--- THE RECORDS ---
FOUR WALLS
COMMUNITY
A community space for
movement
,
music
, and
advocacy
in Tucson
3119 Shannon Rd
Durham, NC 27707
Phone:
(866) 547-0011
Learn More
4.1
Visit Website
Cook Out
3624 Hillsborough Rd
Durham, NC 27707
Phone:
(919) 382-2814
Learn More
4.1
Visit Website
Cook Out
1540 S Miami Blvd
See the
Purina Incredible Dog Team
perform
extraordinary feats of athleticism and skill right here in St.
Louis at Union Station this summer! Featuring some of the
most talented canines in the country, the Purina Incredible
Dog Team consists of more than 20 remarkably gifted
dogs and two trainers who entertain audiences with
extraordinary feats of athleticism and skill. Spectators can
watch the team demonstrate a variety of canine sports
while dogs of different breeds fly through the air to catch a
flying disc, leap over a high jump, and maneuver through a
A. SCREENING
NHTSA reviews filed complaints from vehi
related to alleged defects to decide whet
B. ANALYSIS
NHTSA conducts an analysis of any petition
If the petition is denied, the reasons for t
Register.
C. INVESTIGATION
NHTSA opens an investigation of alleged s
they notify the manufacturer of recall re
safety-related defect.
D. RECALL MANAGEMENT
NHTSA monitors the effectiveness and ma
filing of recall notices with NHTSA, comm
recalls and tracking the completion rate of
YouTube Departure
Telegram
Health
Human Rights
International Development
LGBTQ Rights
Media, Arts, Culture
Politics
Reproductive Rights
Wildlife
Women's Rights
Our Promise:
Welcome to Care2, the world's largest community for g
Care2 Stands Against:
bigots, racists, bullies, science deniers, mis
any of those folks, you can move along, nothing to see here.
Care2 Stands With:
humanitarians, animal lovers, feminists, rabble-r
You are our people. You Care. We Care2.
---
WORK INSTRUCTIONS
Your task for the entries above: copy exactly the span starting with the line with "extraordinary feats of athleticism and skill right" and going on through the line with "dogs and two", both lines included, and nothing else.

RESPONSE
extraordinary feats of athleticism and skill right here in St.
Louis at Union Station this summer! Featuring some of the
most talented canines in the country, the Purina Incredible
Dog Team consists of more than 20 remarkably gifted
dogs and two trainers who entertain audiences with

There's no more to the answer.